▶ **Task item**
Where the string "jeden" shows up in a line of the records, copy that line.

** Entries shown follows **

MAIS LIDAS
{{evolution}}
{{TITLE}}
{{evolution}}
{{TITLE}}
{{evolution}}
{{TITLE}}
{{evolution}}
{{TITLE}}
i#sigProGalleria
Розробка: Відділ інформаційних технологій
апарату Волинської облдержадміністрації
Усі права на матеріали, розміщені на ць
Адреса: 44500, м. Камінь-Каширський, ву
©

** End of Entries shown **
** Entries shown follows **

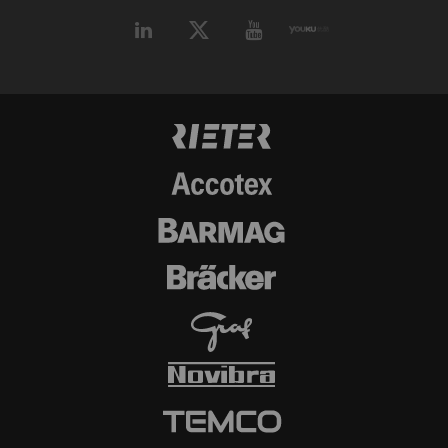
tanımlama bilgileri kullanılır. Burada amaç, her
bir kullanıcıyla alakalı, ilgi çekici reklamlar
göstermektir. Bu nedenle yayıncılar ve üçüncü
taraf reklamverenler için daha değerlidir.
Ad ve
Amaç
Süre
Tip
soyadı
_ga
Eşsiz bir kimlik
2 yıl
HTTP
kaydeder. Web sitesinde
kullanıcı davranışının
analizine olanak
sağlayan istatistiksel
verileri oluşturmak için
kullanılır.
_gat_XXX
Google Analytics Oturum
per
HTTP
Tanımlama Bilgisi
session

** End of Entries shown **
** Entries shown follows **

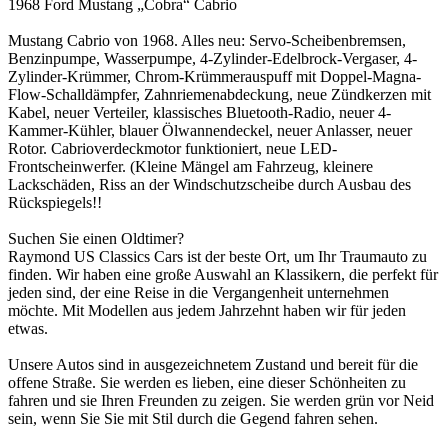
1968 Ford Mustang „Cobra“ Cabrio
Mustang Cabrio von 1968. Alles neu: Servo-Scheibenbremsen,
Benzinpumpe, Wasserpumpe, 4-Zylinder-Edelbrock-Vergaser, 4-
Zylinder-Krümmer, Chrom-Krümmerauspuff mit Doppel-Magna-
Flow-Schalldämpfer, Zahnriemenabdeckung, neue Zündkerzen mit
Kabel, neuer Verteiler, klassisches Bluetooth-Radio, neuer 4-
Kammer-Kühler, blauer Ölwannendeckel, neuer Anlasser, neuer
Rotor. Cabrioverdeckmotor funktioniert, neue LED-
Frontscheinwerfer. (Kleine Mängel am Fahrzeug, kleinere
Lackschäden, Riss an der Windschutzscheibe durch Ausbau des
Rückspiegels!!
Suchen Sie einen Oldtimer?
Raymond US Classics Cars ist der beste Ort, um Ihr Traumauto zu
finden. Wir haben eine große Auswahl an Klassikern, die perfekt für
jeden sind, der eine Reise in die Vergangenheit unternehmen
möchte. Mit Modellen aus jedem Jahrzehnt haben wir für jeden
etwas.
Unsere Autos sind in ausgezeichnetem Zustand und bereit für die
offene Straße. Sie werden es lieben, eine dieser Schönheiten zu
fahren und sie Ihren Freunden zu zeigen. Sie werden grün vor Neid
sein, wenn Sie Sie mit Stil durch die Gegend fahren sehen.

** End of Entries shown **

▶ **Problem solution**
jeden sind, der eine Reise in die Vergangenheit unternehmen
möchte. Mit Modellen aus jedem Jahrzehnt haben wir für jeden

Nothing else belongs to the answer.